Library Clips points to Technorati Explore, the first offering from Technorati's Kitchen. The kitchen looks like an alpha/beta feature testing ground, similar to Google Labs, or the BlogPulse Showcase where we initially launched trend search and conversation tracker:
This is where we put the new stuff we're cooking up while we're still testing it out. Be warned! The stuff in the kitchen may not be perfect - that's why we haven't served it up yet! But if you'd like to give it a taste, we'd love to know what you think.
Technorati Explore gives a view of what people are talking about in the blogosphere very similar to the original idea behind BlogPulse.
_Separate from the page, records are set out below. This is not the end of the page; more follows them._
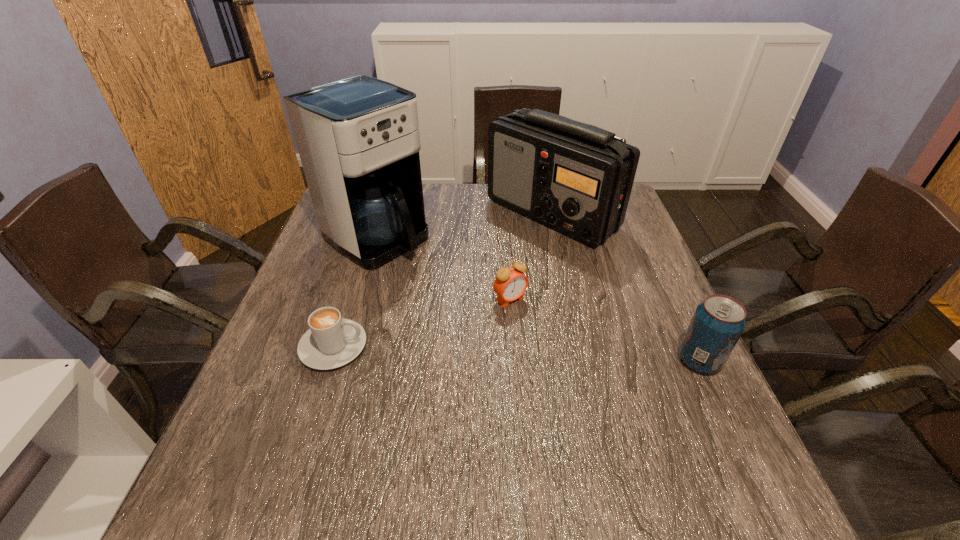 The height and width of the screenshot is (540, 960). Identify the location of vacant space on the desktop that is between the shortest object and the pop soda and is positioned on the front panel of the tallest object. (556, 355).

Image resolution: width=960 pixels, height=540 pixels. Find the location of `vacant spot on the desktop that is between the shortest object and the third shortest object and is positioned on the front panel of the radio receiver`. vacant spot on the desktop that is between the shortest object and the third shortest object and is positioned on the front panel of the radio receiver is located at coordinates (521, 353).

Where is `free space on the desktop that is between the shortest object and the rightmost object and is positioned on the face of the second shortest object`? Image resolution: width=960 pixels, height=540 pixels. free space on the desktop that is between the shortest object and the rightmost object and is positioned on the face of the second shortest object is located at coordinates (566, 355). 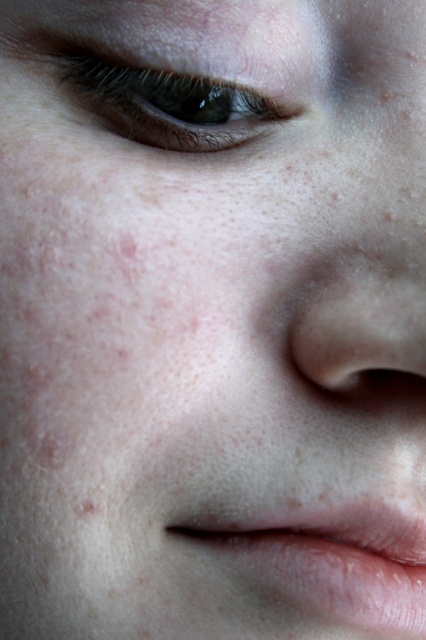 Question: Can you confirm if pink smooth lips at lower center is positioned to the left of brown matte eye at upper left?

Choices:
 (A) yes
 (B) no

Answer: (B)

Question: Does pink smooth lips at lower center come in front of smooth skin nose at center?

Choices:
 (A) yes
 (B) no

Answer: (B)

Question: Which of the following is the farthest from the observer?

Choices:
 (A) (345, 595)
 (B) (190, 120)

Answer: (B)

Question: Which of the following is the farthest from the observer?

Choices:
 (A) (374, 605)
 (B) (213, 138)
 (C) (353, 289)

Answer: (B)

Question: Can you confirm if pink smooth lips at lower center is positioned to the right of smooth skin nose at center?

Choices:
 (A) yes
 (B) no

Answer: (B)

Question: Which of the following is the closest to the observer?

Choices:
 (A) (198, 131)
 (B) (400, 298)
 (C) (380, 524)

Answer: (B) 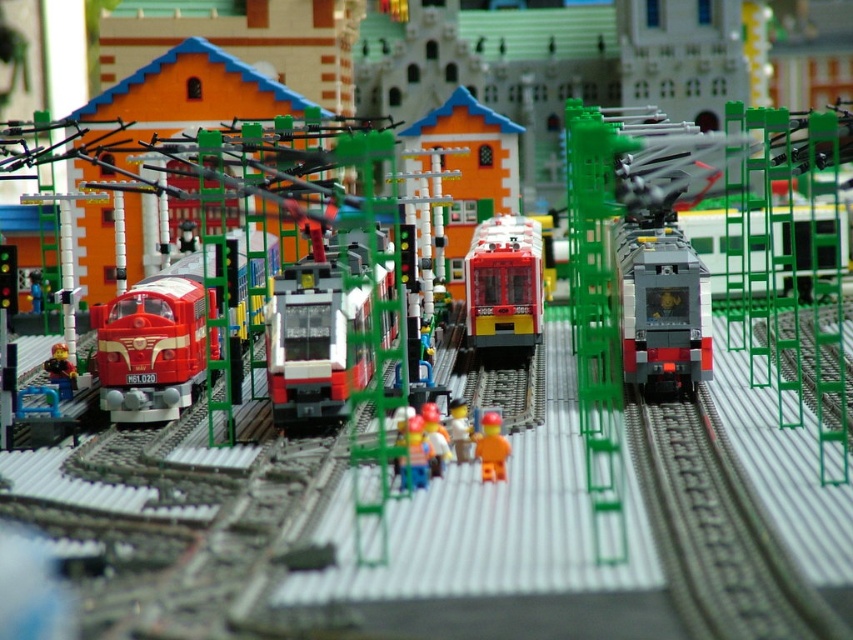 You are standing at the Lego train station and want to reach a specific point in the scene. The point you need to reach is located at coordinates point (354, 291). Based on the scene description, can you estimate how far this point is from your current position?

The point (354, 291) is 8.72 feet away from the viewer.

Consider the image. You are a Lego enthusiast who wants to display both the shiny red train at center and the matte red train at center on a shelf. Given that the shelf has limited space, which train would require more space due to its size?

The shiny red train at center is larger in size than the matte red train at center, so it would require more space on the shelf. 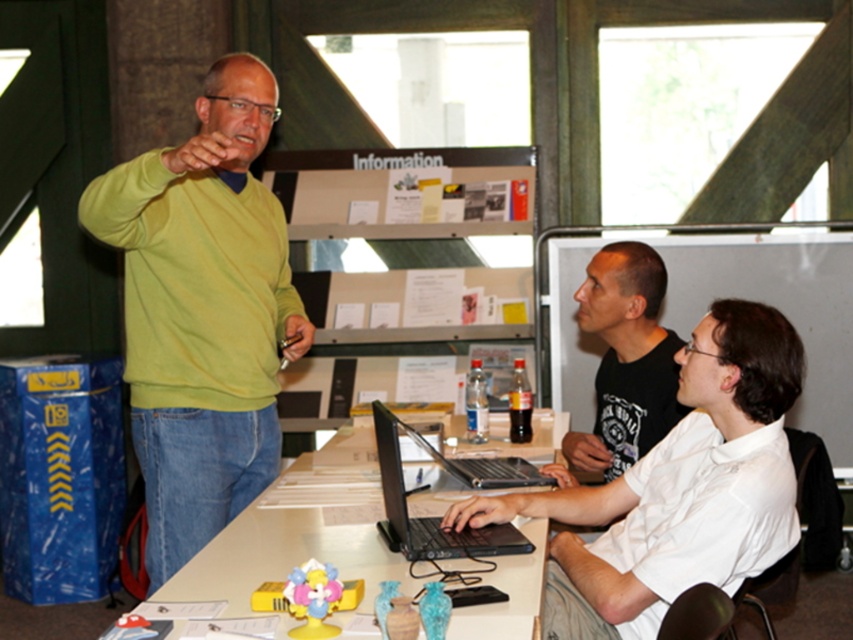 Question: Which point is farther from the camera taking this photo?

Choices:
 (A) (466, 461)
 (B) (666, 355)
 (C) (759, 484)

Answer: (A)

Question: In this image, where is white glossy table at center located relative to black matte laptop at center?

Choices:
 (A) right
 (B) left

Answer: (B)

Question: Is white matte shirt at center positioned behind black matte shirt at center?

Choices:
 (A) yes
 (B) no

Answer: (B)

Question: Which point appears closest to the camera in this image?

Choices:
 (A) (453, 467)
 (B) (160, 161)
 (C) (503, 536)
 (D) (622, 356)

Answer: (B)

Question: Which point is closer to the camera taking this photo?

Choices:
 (A) (381, 470)
 (B) (155, 198)
 (C) (431, 448)
 (D) (287, 477)

Answer: (A)

Question: Does green matte sweater at upper left have a larger size compared to black plastic laptop at center?

Choices:
 (A) no
 (B) yes

Answer: (B) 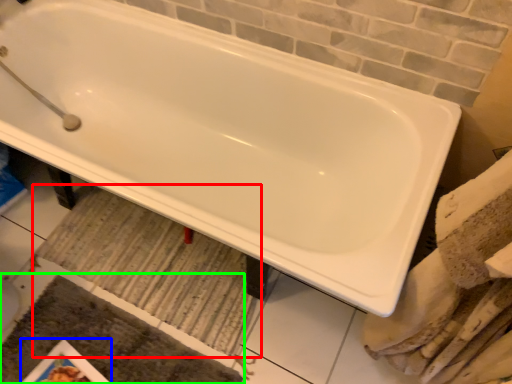 Question: Which is farther away from bath mat (highlighted by a red box)? magazine (highlighted by a blue box) or bath mat (highlighted by a green box)?

Choices:
 (A) magazine
 (B) bath mat

Answer: (A) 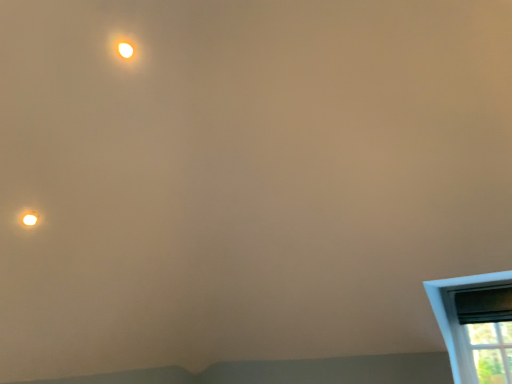 Question: From the image's perspective, relative to matte white light at upper left, is black plastic window screen at lower right above or below?

Choices:
 (A) above
 (B) below

Answer: (B)

Question: Is black plastic window screen at lower right taller or shorter than matte white light at upper left?

Choices:
 (A) tall
 (B) short

Answer: (A)

Question: Considering the real-world distances, which object is closest to the matte white light at upper left?

Choices:
 (A) matte white droplight at upper left
 (B) black plastic window screen at lower right

Answer: (A)

Question: Considering the real-world distances, which object is farthest from the matte white droplight at upper left?

Choices:
 (A) matte white light at upper left
 (B) black plastic window screen at lower right

Answer: (B) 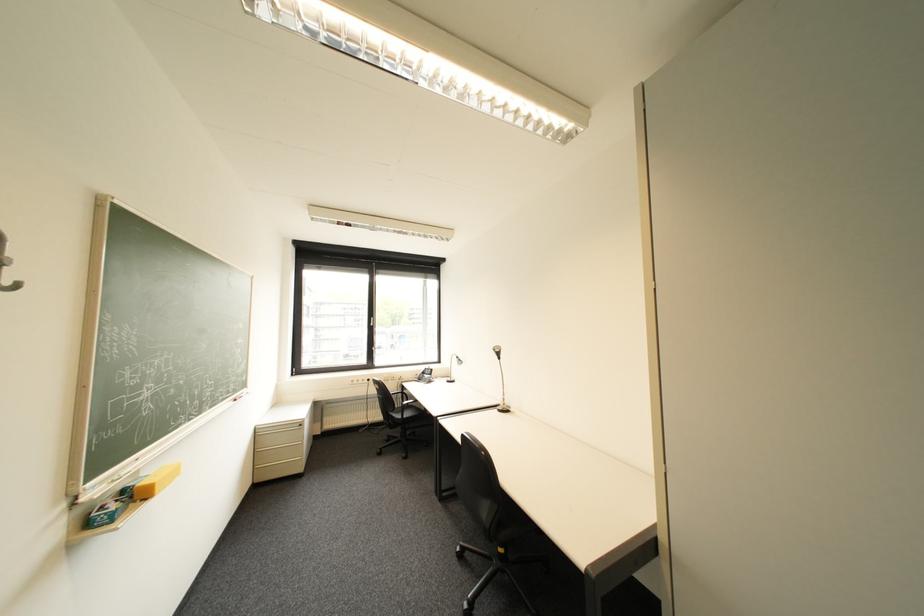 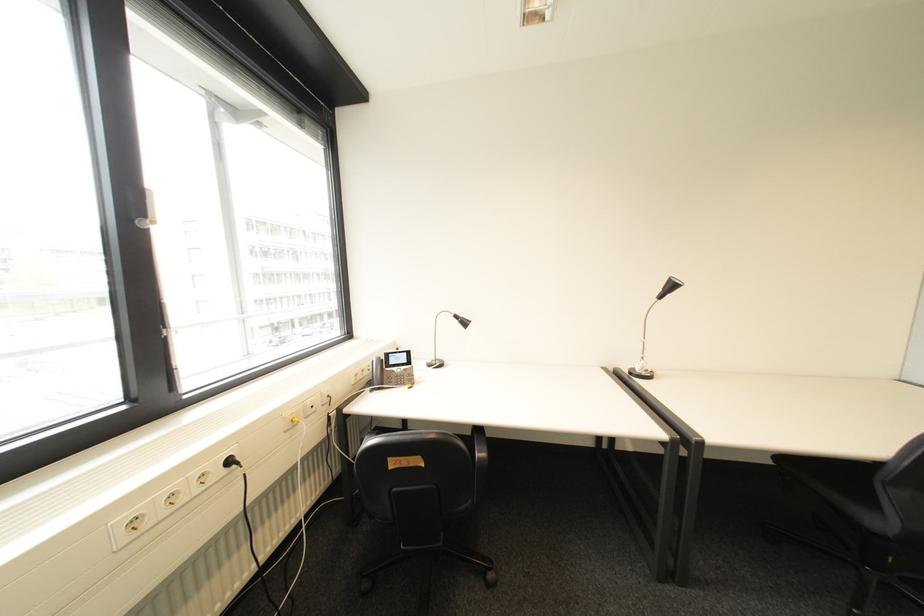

However, they add two additional features. Firstly, it provides categories, grouping hot links into a number of classes including Gadgets, Search, Business, Design, etc. Secondly, it is updated more frequently:
This page shows what's hot in blogs on specific topics right now.
The market is getting pretty full of link ranking/recommendation systems, both automated (memeorandum, blogdex, BlogPulse) and supervised (TailRank, del.icio.us - currently down FYI). Evaluating them is not easy - they mostly appear to give interesting but different results. One very obvious issue with Technorati's offering is that the number of links for the top ranked posts in each category is very low. In addition, the times associated with the recommendations seem pretty old when you consider the 'right now' promise. This is partly due to the fact that the default ordering is by authority (in fact, it is something called recent authority which, I imagine, is a function of authority and recency). It goes to highlight the fact that mixing authority or relevance with recency is really problematic with a standard list-like interface.
The top ranked post in the Gadgets category was posted 13 hours ago and linked to by 2 other posts. These two posts were posted 7 and 11 hours ago. The post is from Gadget Spy, who ranks 6, 159 in Technorati. In fact, Gadget Spy has cornered the Gadget category with the 4 top posts at the time of writing.
The quality issue is a big one. There may be multiple players in the field but the number one metric is going to be quality. Google owned search and someone's going to have to OWN quality in the meme engine space.
Depth of index, ranking algorithm, and speed of update are all very important.